高等学校 情報
高等学校 情報
1.はじめに
本校は千葉県北東部の成田市に所在する私立学校であり、一学年は原則、付属中学校からの内進クラス3クラス、高校からの入学者クラス5クラスの計8クラス(1クラス40名程度)で構成されている。高校新課程情報科の授業は、「情報Ⅰ」を2年次に2単位で実施している。

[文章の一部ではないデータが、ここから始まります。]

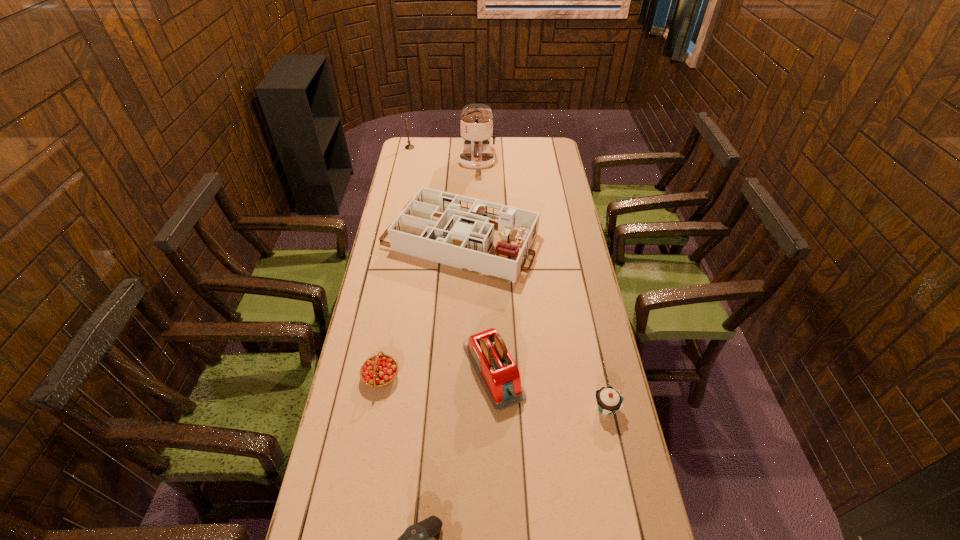 Where is `coffee maker`? The image size is (960, 540). coffee maker is located at coordinates 476,121.

The height and width of the screenshot is (540, 960). Find the location of `candle`. candle is located at coordinates (409, 146).

Find the location of `toaster`. toaster is located at coordinates (499, 375).

I want to click on the fifth nearest object, so click(455, 230).

Locate an element on the screen. The width and height of the screenshot is (960, 540). dollhouse is located at coordinates (455, 230).

Image resolution: width=960 pixels, height=540 pixels. I want to click on strawberry, so click(378, 371).

This screenshot has width=960, height=540. Identify the location of cupcake. (608, 400).

Where is `vacant area situated 0.210m on the front-facing side of the coffee maker`? This screenshot has height=540, width=960. vacant area situated 0.210m on the front-facing side of the coffee maker is located at coordinates (477, 207).

I want to click on free spot located on the front of the candle, so [404, 174].

Find the location of `vacant space located on the front of the toaster`. vacant space located on the front of the toaster is located at coordinates (496, 517). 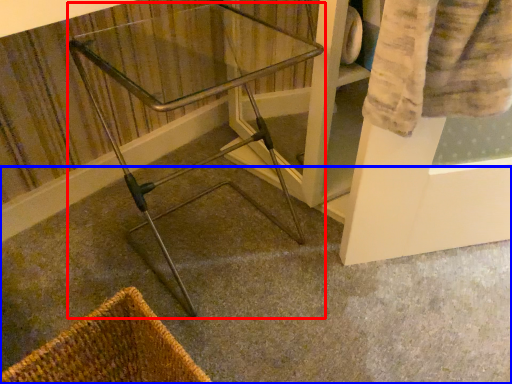 Question: Which point is closer to the camera, furniture (highlighted by a red box) or concrete (highlighted by a blue box)?

Choices:
 (A) furniture
 (B) concrete

Answer: (B) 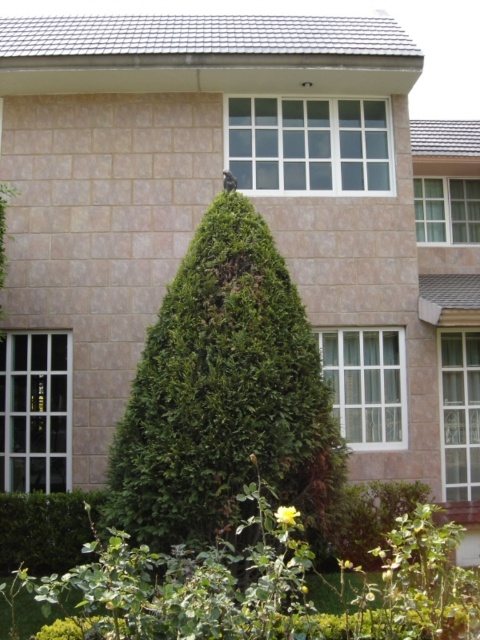 You are a landscape architect designing a garden for this building. You need to place a new statue that requires a space larger than the white textured glass at right. Can the green leafy hedge at lower left accommodate the statue?

The green leafy hedge at lower left is larger in size than the white textured glass at right, so yes, the statue can be placed there as it has sufficient space.

You are a gardener planning to trim the green leafy hedge at lower left and the white textured glass at right. Which object requires more horizontal space to maintain its current shape?

The green leafy hedge at lower left might be wider than white textured glass at right, so it requires more horizontal space to maintain its current shape.

You are a delivery person trying to determine the best side of the building to approach for the entrance. You notice the clear glass window at left. Based on its position, which side of the building should you approach?

The clear glass window at left is located at point [35,412], which is on the left side of the building. Therefore, you should approach the left side of the building to find the entrance.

2つあるコンピュータ教室は令和5年度にリニューアルを行い、両教室のコンピュータには主なアプリとしてGoogle Chromeブラウザ、Googleドライブ、MS-Office、Minecraft Education、Python環境などをインストールしている。第1教室はWindows 11のデスクトップを導入し、秀丸エディタ、Visual Studio、VirtualBOX(Ubuntu仮想マシン)などをインストールしており、プログラミングに関する実習だけでなく、Linux環境を通じたネットワーク環境構築の実習もできるようにした。第2教室ではMacBook Airを導入し、Apple純正のアプリに加えて、Adobe Creative Cloud(Adobe CC)も取り入れることでクリエイティブな作業の実習環境を充実させた。同時に、移動式の生徒机を導入して生徒がグループワークを進めやすい設備を整えている。これにより、これまでのプレーンなWindows PC環境とは一線を画した、単元に応じた教室の使い分けが可能になっている。なお、当校の付属中学校では、技術科においてLEGOマインドストームやポスターセッションの実習を行い、高校情報科との連携を図っている。さらに、1人1台必須購入のiPadにはGoogle for Educationがインストールされており、他教科でもICTを活用した授業を行っている。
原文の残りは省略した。